Postgraduate Course: Strategic Management as Practice (CMSE11591)
Course Outline
School | Business School |
College | College of Arts, Humanities and Social Sciences |
Credit level (Normal year taken) | SCQF Level 11 (Postgraduate) |
Availability | Not available to visiting students |
SCQF Credits | 10 |
ECTS Credits | 5 |
Summary | Strategic management deals with how leadership and management may contribute to the competitive advantage of firms or other organisations. This course introduces strategic management with a focus on firms' contemporary challenges and opportunities emerging from large-scale changes such as climate change and digital transformation.

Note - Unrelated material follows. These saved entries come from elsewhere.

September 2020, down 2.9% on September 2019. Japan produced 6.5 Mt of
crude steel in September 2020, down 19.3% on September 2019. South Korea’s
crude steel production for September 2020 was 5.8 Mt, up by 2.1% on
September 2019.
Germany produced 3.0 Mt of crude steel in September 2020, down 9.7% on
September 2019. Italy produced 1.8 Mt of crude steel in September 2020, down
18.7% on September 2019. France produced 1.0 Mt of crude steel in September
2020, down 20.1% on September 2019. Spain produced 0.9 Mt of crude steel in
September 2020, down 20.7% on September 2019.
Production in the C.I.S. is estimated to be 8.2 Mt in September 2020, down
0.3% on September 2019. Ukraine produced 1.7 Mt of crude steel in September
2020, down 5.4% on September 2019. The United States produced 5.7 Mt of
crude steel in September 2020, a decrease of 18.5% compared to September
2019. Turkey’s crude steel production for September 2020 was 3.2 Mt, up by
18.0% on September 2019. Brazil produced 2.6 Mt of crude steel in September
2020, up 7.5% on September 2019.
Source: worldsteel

For this purpose, we apply a sophisticated perspective that is informed by practice-theoretical research. |
Course description |
The course discusses strategic management and develops your understanding and practical skills of collectively developing strategies, putting three points into the centre: First, strategies are the result of social practices (e.g., new and established procedures of developing a strategy involving people with different interests). Second, strategic management deals with societal change and emerging practices across organisational boundaries (e.g., new consumer behaviour facilitated through new technologies, or in response to global warming). Third, one key challenge strategists face in today¿s society is the management of competing demands, such as performing in the present and learning for the future or profit orientation, social purpose, and contributions to environmental issues.
Outline content:
The course consists of three sections:
- Strategic management as social practice
- Environmental and organisational analyses
- Strategy development
Student learning experience:
The course organiser combines in-person lectures and seminars.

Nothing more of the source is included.